Ranked No. 156 at the April 21 entry deadline for the qualifying, Mboko was unseeded. And yet, she ran through three quality players — Sinja Kraus of Austria, Kathinka Von Deichmann of Liechtenstein and Kaja Juvan of Slovenia — without dropping a single set.
She continued that run in her first-round win over Lulu Sun of New Zealand, a quarterfinalist at Wimbledon last year, and added another straight-sets win over Lys, a 23-year-old currently ranked a career-high No. 59.
With the win over Lys, Mboko will officially enter the top 100 after the end of the French Open. She currently boasts a “live” ranking of No. 89 as she prepares to meet No. 8 seed Zheng Qinwen in the third round on Friday.
Mboko, who was born in the United States and raised in Toronto, began the season making moves on the lower-tier ITF circuit. After 22 straight victories and four titles, she was on her way.
Few were paying attention then. But through her agency IMG, she was able to get a wild card into both the Miami Open and the Italian Open — WTA 1000-level events similar to Canada’s National Bank Open.
She pushed No. 10 Paula Badosa to a third-set tiebreak in Miami and took world No. 2 Coco Gauff to three sets in Rome, drawing huge plaudits from the 21-year-old American who saw something of herself in her Canadian opponent.
After reaching the final of a WTA 125 tournament in Parma, Italy, Mboko headed straight to Paris.
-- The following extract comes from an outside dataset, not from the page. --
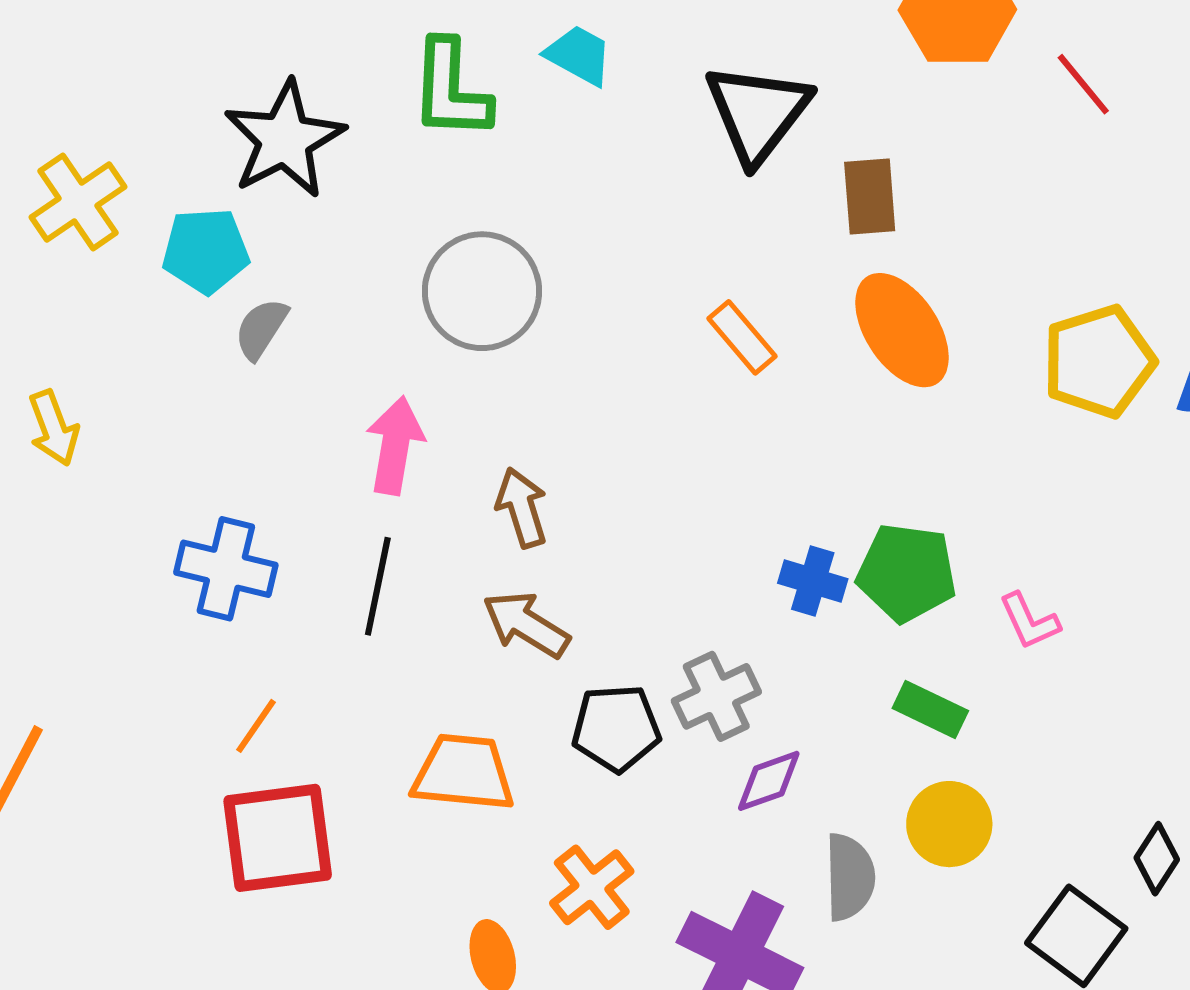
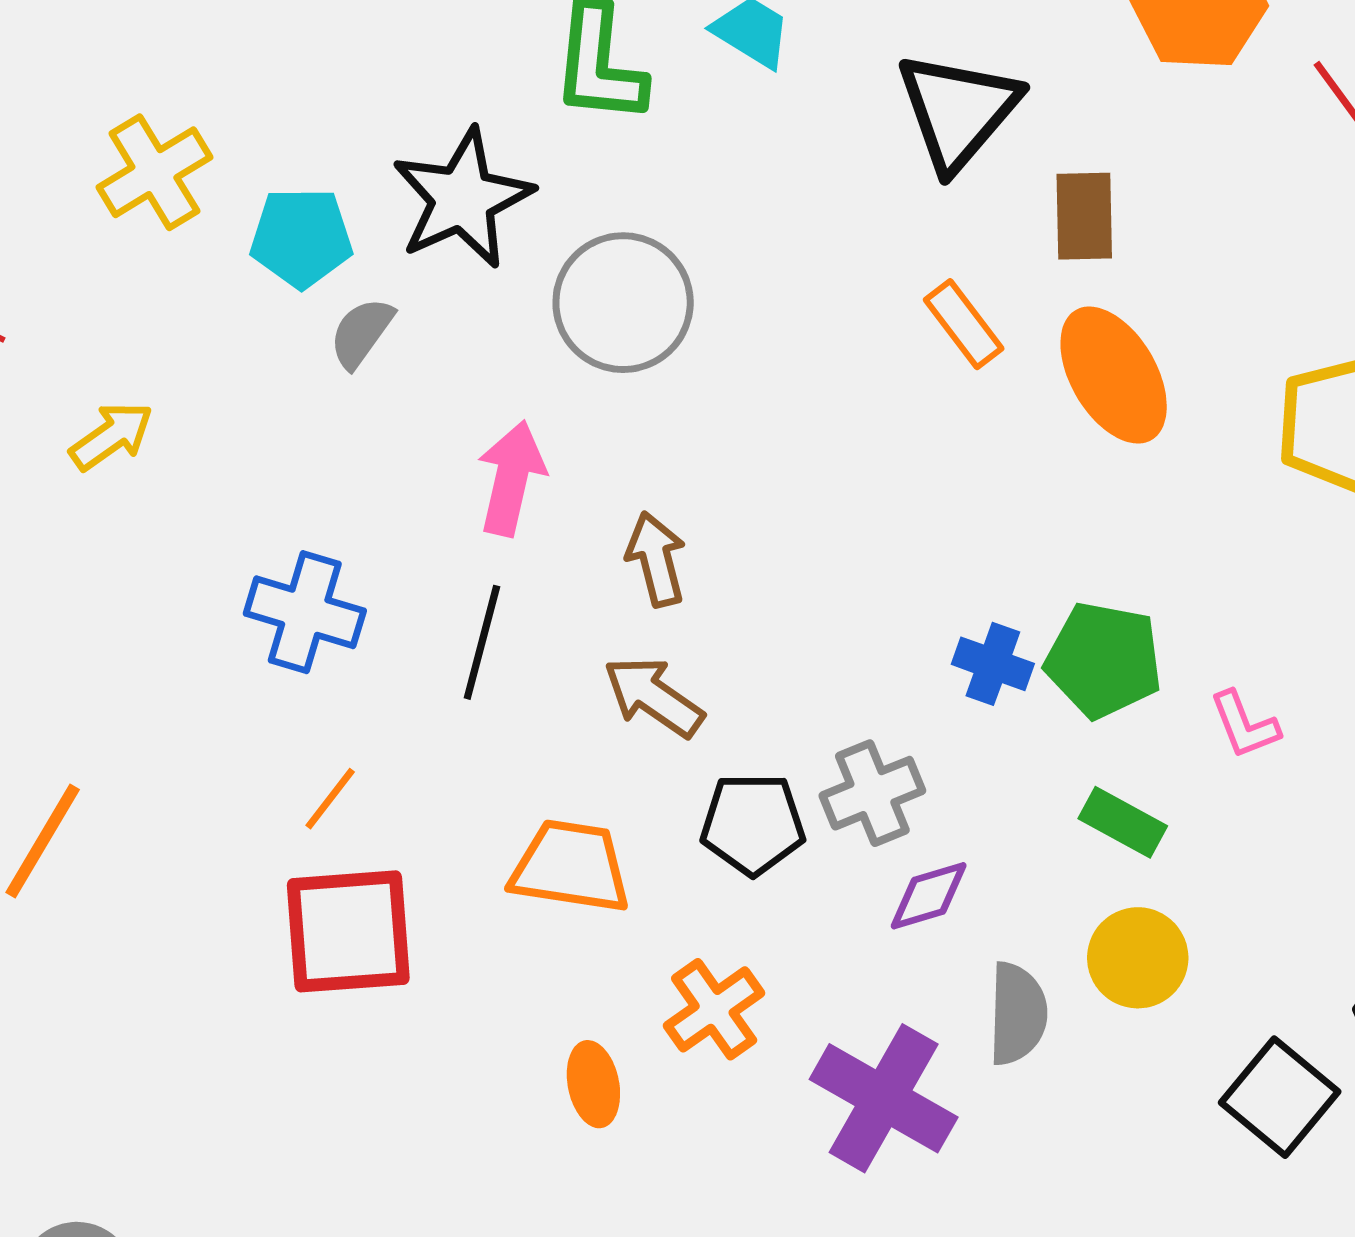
black star: (285, 139) -> (463, 199), moved
orange rectangle: (742, 337) -> (964, 324), moved
yellow arrow: (54, 428) -> (111, 436), turned -108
She had competed at Roland Garros three years ago during a successful junior career that brought her to No. 4 in the world but also had her competing with a knee that hurt every single day for several years.
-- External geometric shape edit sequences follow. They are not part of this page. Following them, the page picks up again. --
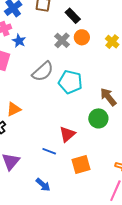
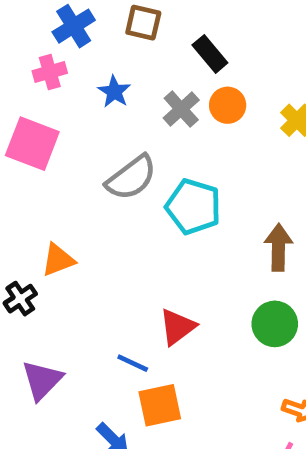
blue star: (19, 41) -> (114, 92), moved
brown arrow: (108, 97) -> (278, 247), turned 36
green circle: (98, 118) -> (275, 324), moved
orange square: (81, 165) -> (160, 405), moved

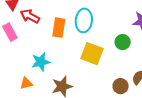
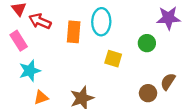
yellow square: (92, 54) -> (113, 59), size x0.7
cyan star: (41, 62) -> (30, 71), moved

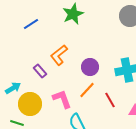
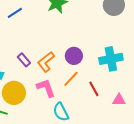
orange L-shape: (59, 55) -> (46, 62), moved

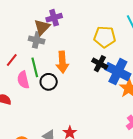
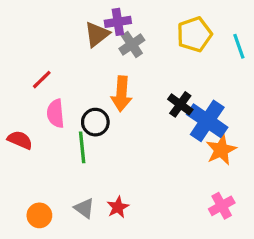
yellow pentagon: (105, 37) -> (194, 34), moved, turned -30
gray cross: (37, 40) -> (132, 44), moved, turned 35
green line: (35, 67) -> (82, 147), moved

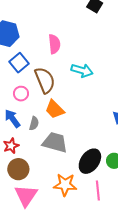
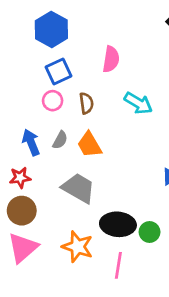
brown semicircle: (45, 80) -> (86, 103), size x0.6
pink circle: (21, 94) -> (53, 101), moved
gray semicircle: (34, 123) -> (60, 140), moved
black ellipse: (90, 161) -> (118, 224), turned 45

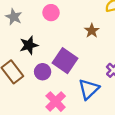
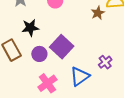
brown star: (92, 31) -> (98, 13), moved

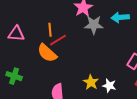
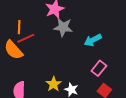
cyan arrow: (120, 17) -> (93, 40), moved, turned -30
She’s healthy now, finally. And this was her first Grand Slam tournament in the senior ranks. Mboko has made the most of it.
That anonymity she enjoyed just a few months ago is gone now. With every victory she has posted in Paris, the spotlight has only become more bright.
All four Mboko children played tennis; fellow Canadian players Denis Shapovalov and Félix Auger-Aliassime both remember Kevin Mboko fondly from their early years.
But Mboko, by far the youngest of the four, ended up having that something special.
Her father Cyprien, a retired engineer who immigrated from the Democratic Republic of Congo with wife Godée in the early 2000s, and who shepherded all four of his children through the junior tennis system in the Toronto area, is on hand. Kevin and her big sister Gracia, who turns 29 on Thursday, are both in Paris supporting her.
After her qualifying victories, one Canadian journalist was there to get her thoughts as they stood outside the entrance to the second stadium court, Suzanne-Lenglen, at the other end of the site.
After beating Lys on Wednesday, Mboko was assigned the main press conference room in the Roland Garros media centre.
She also had one-on-one interviews with European and American sports networks, with the French sports daily L’Équipe and with a well-known tennis podcast.
Everyone is hopping aboard the Mboko bandwagon.
“Of course there is so much happening, even behind the scenes. But I feel like my family has been doing a good job of keeping me really isolated from it all. I have just been enjoying the moment. And I have been enjoying time with my sister and my brother,” she said.
Mboko hasn’t been home to spend time with family much in recent years. She spent about seven months at the Justine Henin Academy in Belgium last year — there were people from that academy in attendance for her first-round victory, followed by a hug-filled reunion.
And this year, she has been on the road constantly — the French Open is her 11th tournament of the season. Plus she made her Billie Jean King Cup debut representing Canada in Japan last month.
She still has braces on her upper teeth; she said she has to wait to get them taken off until she’s home in Burlington, Ont., for a decent amount of time.
But before all that, she will face Zheng on Friday.
Zheng, a finalist at the 2024 Australian Open who won Olympic gold in singles on these same red clay courts last summer, said Mboko’s age and inexperience don’t mean she’ll underestimate her.
“I think every time I see a young player coming, they have a lot of hunger, for sure. They fight a lot, because it's their dream place. But same as me; it's my dream place too,” Zheng said. “When you arrive in the professional tour, you don't think any more about the age because everybody's the same. You just face another opponent.”